He also said steps will be taken to restrict central bank activities such as borrowing.
A new unity government of President Robert Mugabe and Prime Minister Morgan Tsvangirai has said the country needs around $10bn overall to stabilise an economy damaged by chronic unemployment, disinvestment, acute poverty and political strife.
"I think conservatively the growth will be 4%. I think we will be able to achieve a growth rate of at least 6%, although conservatively it will be 4% in 2009," Tendai Biti told Reuters on the sidelines of the World Economic Forum Africa summit in Cape Town.
Tsvangirai is currently on a tour of Europe and the United States attempting to drum up cash from donors, but the trip has so far yielded few concrete pledges of new support.
Western donors say aid will only start flowing once Zimbabwe's government creates a democracy and implements bold economic reforms.

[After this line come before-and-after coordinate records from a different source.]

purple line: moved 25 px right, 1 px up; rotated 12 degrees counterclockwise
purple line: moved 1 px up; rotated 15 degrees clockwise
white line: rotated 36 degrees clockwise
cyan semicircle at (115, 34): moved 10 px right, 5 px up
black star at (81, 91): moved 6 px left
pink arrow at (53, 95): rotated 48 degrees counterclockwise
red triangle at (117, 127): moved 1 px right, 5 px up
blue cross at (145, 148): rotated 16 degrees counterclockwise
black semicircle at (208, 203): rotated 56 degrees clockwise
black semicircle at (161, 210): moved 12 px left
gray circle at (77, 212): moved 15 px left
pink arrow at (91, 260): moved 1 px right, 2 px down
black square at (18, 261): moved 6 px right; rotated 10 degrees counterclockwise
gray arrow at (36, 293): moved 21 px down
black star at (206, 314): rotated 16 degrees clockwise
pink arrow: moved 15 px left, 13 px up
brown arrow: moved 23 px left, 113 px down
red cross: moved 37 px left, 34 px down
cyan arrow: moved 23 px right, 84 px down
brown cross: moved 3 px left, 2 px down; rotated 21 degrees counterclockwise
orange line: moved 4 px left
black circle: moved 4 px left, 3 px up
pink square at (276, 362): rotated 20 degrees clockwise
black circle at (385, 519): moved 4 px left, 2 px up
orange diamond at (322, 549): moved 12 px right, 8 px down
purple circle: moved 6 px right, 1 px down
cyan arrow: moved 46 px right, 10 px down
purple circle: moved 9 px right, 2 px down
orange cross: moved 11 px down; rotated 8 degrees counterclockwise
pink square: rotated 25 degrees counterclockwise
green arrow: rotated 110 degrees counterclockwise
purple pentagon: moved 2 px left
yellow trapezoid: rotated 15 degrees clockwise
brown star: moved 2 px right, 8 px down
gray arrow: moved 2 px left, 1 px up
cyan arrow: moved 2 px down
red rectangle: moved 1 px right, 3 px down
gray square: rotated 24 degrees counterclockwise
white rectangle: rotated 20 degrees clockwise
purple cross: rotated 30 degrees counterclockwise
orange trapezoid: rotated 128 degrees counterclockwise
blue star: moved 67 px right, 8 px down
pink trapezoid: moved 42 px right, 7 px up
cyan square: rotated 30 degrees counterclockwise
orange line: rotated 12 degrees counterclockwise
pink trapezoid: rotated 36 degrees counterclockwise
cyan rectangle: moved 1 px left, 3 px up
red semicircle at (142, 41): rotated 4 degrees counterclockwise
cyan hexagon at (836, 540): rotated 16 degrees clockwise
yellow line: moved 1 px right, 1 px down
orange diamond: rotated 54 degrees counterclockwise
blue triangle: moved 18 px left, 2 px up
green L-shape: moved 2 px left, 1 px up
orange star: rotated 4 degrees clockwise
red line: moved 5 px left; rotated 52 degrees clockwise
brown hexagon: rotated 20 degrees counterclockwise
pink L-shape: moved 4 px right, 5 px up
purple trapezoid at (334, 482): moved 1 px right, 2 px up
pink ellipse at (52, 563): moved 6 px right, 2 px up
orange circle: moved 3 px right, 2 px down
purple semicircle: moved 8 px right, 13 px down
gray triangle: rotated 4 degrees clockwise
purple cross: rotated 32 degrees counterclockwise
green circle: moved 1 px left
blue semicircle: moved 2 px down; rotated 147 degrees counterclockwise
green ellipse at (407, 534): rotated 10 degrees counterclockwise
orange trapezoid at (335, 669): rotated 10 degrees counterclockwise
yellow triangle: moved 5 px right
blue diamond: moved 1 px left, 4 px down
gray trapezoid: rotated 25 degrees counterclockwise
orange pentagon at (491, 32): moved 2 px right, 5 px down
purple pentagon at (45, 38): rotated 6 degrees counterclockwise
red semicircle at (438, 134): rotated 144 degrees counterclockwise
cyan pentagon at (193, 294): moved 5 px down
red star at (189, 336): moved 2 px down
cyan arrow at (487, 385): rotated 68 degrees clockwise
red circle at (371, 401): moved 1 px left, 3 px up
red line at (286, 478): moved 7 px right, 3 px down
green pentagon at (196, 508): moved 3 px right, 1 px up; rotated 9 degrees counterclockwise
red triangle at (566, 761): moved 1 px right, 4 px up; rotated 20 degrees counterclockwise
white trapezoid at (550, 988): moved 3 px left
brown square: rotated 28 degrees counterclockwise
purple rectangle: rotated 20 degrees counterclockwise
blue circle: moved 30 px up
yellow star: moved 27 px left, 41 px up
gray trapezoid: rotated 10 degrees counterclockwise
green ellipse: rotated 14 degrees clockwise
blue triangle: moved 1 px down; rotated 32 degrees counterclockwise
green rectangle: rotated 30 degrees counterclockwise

"The fact that we've managed for the past four months to address our economy without any cent from anyone, shows me and convinces me as finance minister that we will do it and we can do it with or without huge financial resources that have benefited other African countries. So I'm not disappointed at all," he said.
Biti, a senior official in Tsvangirai's Movement for Democratic Change, has been highly critical of central bank policies the party says destroyed the economy.
He said the government will restrict the activities of the central bank "so that the Reserve Bank cannot buy dresses or firewood again."
"We are creating a board with oversight duties and... we are also restricting their capacity to borrow," Biti said.